History & Mystery & Other Uses: “In Māori tradition māpou is regarded as a rākau tapu (sacred tree), and its main use historically was ceremonial. It was one of several rākau tapu from which tohunga routinely plucked a sprig, dipped it in sacred water, and sprinkled the water from the sprig onto people or items that required cleansing, with an appropriate karakia or blessing. The same ritual would be followed for a tangi. Sometimes a tohunga carried a staff fashioned from māpou as a badge of office. Ethnographer Elsdon Best recorded that in the case of an illness, a person may take a wand of karamū (Coprosma), māpou, or maire (Syzygium maire), and touch the sick person with it, so the wairua or atua (spirit) of that person entered the wand. Without stopping to talk to anyone, the person then took the wand to a tohunga, who could tell them whether or not the person would recover from their ailments.
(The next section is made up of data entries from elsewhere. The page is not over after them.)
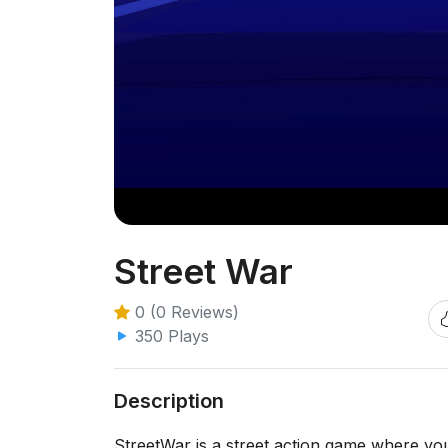
Street War
0 (0 Reviews)
350 Plays
Description
StreetWar is a street action game where you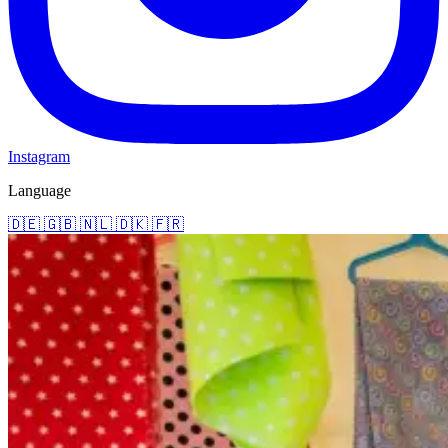
Instagram
Language
🇩🇪
🇬🇧
🇳🇱
🇩🇰
🇫🇷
A pole of māpou was sometimes used in kūmara planting ceremonies. It was placed at the eastern end of a kūmara plantation as a mauri, or physical representation of Rongo, the guardian of agriculture.
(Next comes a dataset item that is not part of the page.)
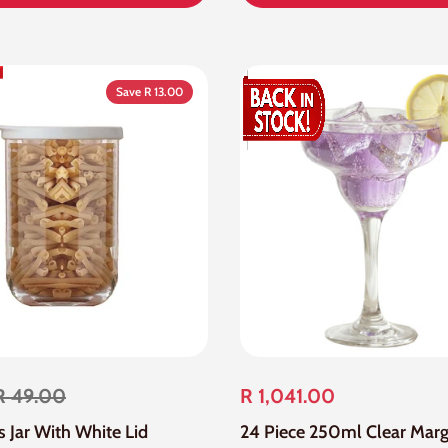
Save R 13.00
R 49.00
R 1,041.00
ss Jar With White Lid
The plant was also used in traditional Māori rongoā (medicine), notably for the treatment of toothache and for cleaning teeth. The bark of māpou was washed and boiled, and the fluid of the bark was squeezed and held in the mouth until the pain eased.
Scientists have found the plant contains embelin, a compound used in India as a remedy for skin disease, intestinal worms, and as a general tonic. Māpou leaves also
contain rutin, which is used in the treatment of blood vessel problems, and glucuronic acid, used for the relief of certain arthritic conditions.
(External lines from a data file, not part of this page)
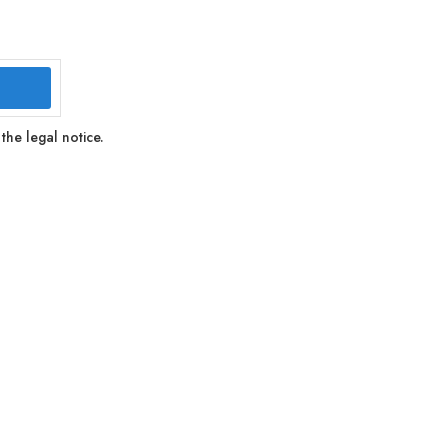
the legal notice.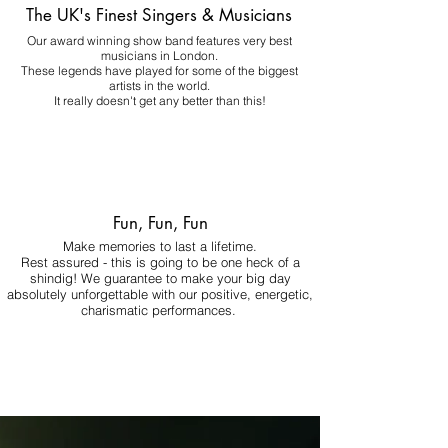
The UK's Finest Singers & Musicians
Our award winning show band features very best
musicians in London.
These legends have played for some of the biggest
artists in the world.
It really doesn't get any better than this!
Fun, Fun, Fun
Make memories to last a lifetime.
Rest assured - this is going to be one heck of a
shindig! We guarantee to make your big day
absolutely unforgettable with our positive, energetic,
charismatic performances.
Timber from māpou is exceptionally strong and springy, and will not break easily under load. It was used in the manufacture of composite adze handles, and for making handles of carpenters’ tools. It was also made into chairs, walking sticks, and fernroot beaters. Scrapings of the inner bark of māpou and the bruised leaves of kawakawa produce a red dye. Fibre was wrapped up with this mixture and left to steep for some time, and then dried in front of a fire.
Māpou is a very attractive specimen tree or shrub that grows naturally in forest margins or scrub throughout the country. It is tough, hardy, and thrives in almost any soil as long as it is not waterlogged. It grows naturally in coastal areas, is very tolerant of strong winds, and its dense foliage and compact growth habit (usually of three to four metres) provides effective shelter grown as a hedge or shrub border on exposed sites. Its distinctive features are its pale green to yellowish wavy-edged leaves and bright red stems on new growth tips. It is often mistaken for one of the pittosporum family, and is actually very similar to kōhūhū (Pittosporum tenuifolium, which is also known as black matipo), except the latter has black stems rather than red stems on new growth. If you don’t already have a māpou growing in your garden, it is a fine specimen to add to any native plantings.” -Rob Tipa
References: Phil Rasmussen, Auckland, New Zealand, March 2010; de Lange, P. J. (2022): Myrsine australis Fact Sheet; Rob Tipa; Rob McGowan; Wikipedia.
Prepared for the Herb Federation of New Zealand’s Herb Awareness Month 2023 -www.herbs.org.nz
Advisory Note: This text is given as a general guidance. If any adverse reactions occur or symptoms persist, please contact a qualified medical herbalist or medical doctor immediately.